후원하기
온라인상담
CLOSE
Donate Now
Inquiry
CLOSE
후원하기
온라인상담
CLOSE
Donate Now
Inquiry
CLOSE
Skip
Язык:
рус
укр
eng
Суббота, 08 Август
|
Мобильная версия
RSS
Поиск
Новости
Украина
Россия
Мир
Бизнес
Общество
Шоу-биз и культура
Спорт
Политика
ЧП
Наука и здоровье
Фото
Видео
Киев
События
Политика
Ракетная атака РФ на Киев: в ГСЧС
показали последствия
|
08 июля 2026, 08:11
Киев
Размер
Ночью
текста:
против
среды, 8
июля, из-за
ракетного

########################################

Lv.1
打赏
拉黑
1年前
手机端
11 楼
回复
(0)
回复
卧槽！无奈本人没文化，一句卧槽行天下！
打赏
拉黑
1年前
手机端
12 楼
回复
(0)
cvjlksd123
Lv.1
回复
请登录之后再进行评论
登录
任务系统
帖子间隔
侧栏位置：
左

########################################

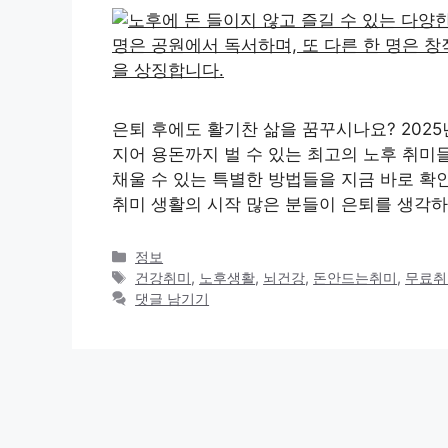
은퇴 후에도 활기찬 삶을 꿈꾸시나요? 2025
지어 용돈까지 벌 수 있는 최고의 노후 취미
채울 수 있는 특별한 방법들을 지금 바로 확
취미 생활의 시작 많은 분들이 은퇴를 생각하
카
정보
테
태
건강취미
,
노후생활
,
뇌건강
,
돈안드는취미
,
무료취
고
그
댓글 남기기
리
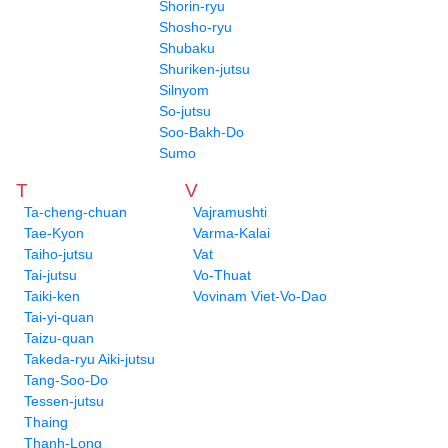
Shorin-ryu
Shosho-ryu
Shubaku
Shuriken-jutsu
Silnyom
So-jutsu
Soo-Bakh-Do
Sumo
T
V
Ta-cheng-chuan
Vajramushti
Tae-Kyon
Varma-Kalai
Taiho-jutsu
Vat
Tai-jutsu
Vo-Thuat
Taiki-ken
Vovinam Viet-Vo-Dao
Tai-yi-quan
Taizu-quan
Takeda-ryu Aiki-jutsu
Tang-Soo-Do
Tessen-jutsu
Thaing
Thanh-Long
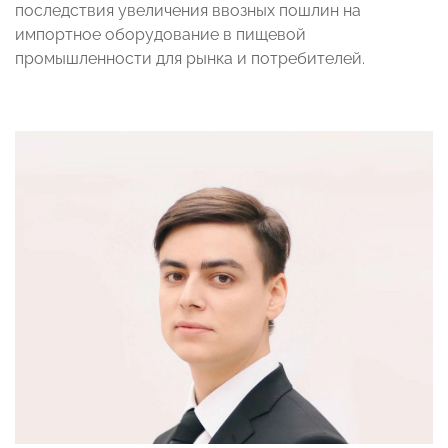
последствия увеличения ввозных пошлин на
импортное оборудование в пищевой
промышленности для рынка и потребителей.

########################################

EXERCISE GOAL: Return each line from the material that includes the string "последствия".

RESULT:
показали последствия
последствия увеличения ввозных пошлин на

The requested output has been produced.